The French’s rash decision put the Open in a bind. It did not give the USTA flexibility to push back the event two weeks — which would have been possible considering New York’s pleasant autumns.

Some tennis sources believe Nadal is mostly reluctant about the Open because he wants to save himself for Paris, where he is king. Nadal appears less averse to playing amid a pandemic if the surface is red clay, on which he’s won the French Open 12 times.

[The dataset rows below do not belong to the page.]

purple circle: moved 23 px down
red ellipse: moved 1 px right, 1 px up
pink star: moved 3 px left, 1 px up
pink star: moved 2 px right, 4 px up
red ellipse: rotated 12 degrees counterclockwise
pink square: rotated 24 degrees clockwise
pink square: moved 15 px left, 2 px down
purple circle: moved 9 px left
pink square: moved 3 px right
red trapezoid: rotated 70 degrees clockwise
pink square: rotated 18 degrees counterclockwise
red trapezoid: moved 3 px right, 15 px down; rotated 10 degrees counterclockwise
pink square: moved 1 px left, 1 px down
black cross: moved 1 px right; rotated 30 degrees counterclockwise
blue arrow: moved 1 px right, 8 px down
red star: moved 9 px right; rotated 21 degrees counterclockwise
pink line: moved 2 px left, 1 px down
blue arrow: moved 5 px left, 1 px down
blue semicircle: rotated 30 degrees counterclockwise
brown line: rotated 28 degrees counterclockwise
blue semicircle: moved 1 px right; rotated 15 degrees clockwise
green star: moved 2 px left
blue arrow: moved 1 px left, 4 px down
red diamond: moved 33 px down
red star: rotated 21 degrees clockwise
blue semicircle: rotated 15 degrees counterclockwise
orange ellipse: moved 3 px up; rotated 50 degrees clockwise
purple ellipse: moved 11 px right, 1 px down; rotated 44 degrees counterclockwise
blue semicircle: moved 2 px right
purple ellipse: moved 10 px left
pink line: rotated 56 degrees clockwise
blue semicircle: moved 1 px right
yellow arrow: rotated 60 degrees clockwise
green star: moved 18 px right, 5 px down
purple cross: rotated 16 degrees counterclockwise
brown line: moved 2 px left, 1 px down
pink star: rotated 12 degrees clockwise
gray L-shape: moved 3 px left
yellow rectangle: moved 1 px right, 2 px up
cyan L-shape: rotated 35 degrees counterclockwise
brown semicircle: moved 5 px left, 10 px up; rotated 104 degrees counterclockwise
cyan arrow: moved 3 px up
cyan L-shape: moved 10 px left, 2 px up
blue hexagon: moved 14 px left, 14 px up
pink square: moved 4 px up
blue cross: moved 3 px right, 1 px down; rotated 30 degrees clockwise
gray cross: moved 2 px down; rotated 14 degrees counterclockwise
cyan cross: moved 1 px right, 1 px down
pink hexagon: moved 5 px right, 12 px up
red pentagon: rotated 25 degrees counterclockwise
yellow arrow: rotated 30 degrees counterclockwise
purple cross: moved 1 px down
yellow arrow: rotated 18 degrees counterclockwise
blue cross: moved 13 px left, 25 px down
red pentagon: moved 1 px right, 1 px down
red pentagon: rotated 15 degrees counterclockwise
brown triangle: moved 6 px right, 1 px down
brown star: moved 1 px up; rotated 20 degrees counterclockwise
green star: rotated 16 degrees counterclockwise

“If you [ask] me today, today I will say, ‘No,’ ” Nadal said Friday on a conference call. “In a couple of months? I don’t know. Hopefully, ‘Yes.’ But we need to wait probably until we have more clear information about how the virus evolves and how the situation is going to be in New York in a couple of months. Because, of course, New York has been one of the places that have been very strongly hit by the virus.”

In April, USTA CEO Mike Dowse viewed the idea of a fan-less Open as “a highly unlikely scenario.”

“It’s not really in the spirit of the celebration of tennis,’’ Dowse said.

The USTA has had second thoughts. The idea floated of hosting limited fans has been all but scrapped. Too complicated and unsafe. The report about the Cincinnati tuneup event being moved to Flushing is also not expected to happen.

Without ticket revenue and hospitality money, the USTA will net less than 50 percent of its normal revenue, but still wants to do it and hand out nearly the same prize money as 2019.

The global TV cash and most of the sponsorship revenue will still be there. So will the electricity — whether Nadal, Federer or Djokovic show up in Queens or not.